FRIDAY, May 31, 2024 (HealthDay News) -- Maternal serum alpha-fetoprotein (AFP) levels are higher in Black than White pregnant women, supporting the use of accounting for these differences in prenatal open neural tube defect (ONTD) screening, according to a study published online May 23 in Clinical Chemistry.

Geralyn Messerlian, Ph.D., from the Women & Infants Hospital and the Alpert Medical School at Brown University in Providence, Rhode Island, and colleagues conducted a retrospective analysis on deidentified prenatal screening records to compare ONTD screening performance with and without accounting for race. A sample of 13,316 records for analysis had an ultrasound-confirmed gestational age between 15 and 21 completed weeks, singleton pregnancy, and self-reported race.
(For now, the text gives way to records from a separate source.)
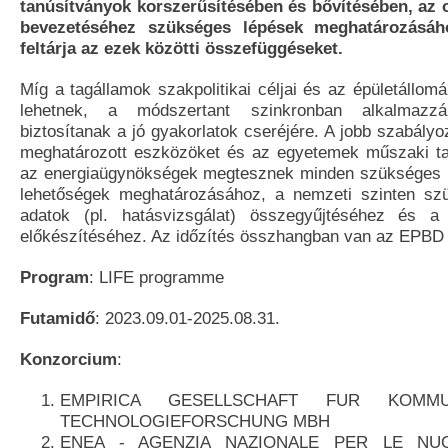
tanúsítványok korszerűsítésében és bővítésében, az 
bevezetéséhez szükséges lépések meghatározásáh
feltárja az ezek közötti összefüggéseket.
Míg a tagállamok szakpolitikai céljai és az épületállomá
lehetnek, a módszertant szinkronban alkalmazzá
biztosítanak a jó gyakorlatok cseréjére. A jobb szabály
meghatározott eszközöket és az egyetemek műszaki ta
az energiaügynökségek megtesznek minden szükséges lé
lehetőségek meghatározásához, a nemzeti szinten sz
adatok (pl. hatásvizsgálat) összegyűjtéséhez és a 
előkészítéséhez. Az időzítés összhangban van az EPBD 
Program
: LIFE programme
Futamidő
: 2023.09.01-2025.08.31.
Konzorcium
:
EMPIRICA GESELLSCHAFT FUR KOMMU
TECHNOLOGIEFORSCHUNG MBH
ENEA - AGENZIA NAZIONALE PER LE NU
The researchers found that AFP levels for pregnancies were higher in Black than White individuals (6 to 11 percent depending on gestational age). Similar screen-positive rates were seen for self-reported White and Black individuals in race-specific gestation age and maternal weight analyses at 0.74 versus 1.00 percent, respectively. However, in race-agnostic analyses, the screen-positive rate was 2.4 times higher in Black than White individuals.

"Our results, together with existing professional recommendations and other current publications, endorse the continued use of self-reported race in prenatal serum screening," the authors write.

One author disclosed ties to the biotechnology industry.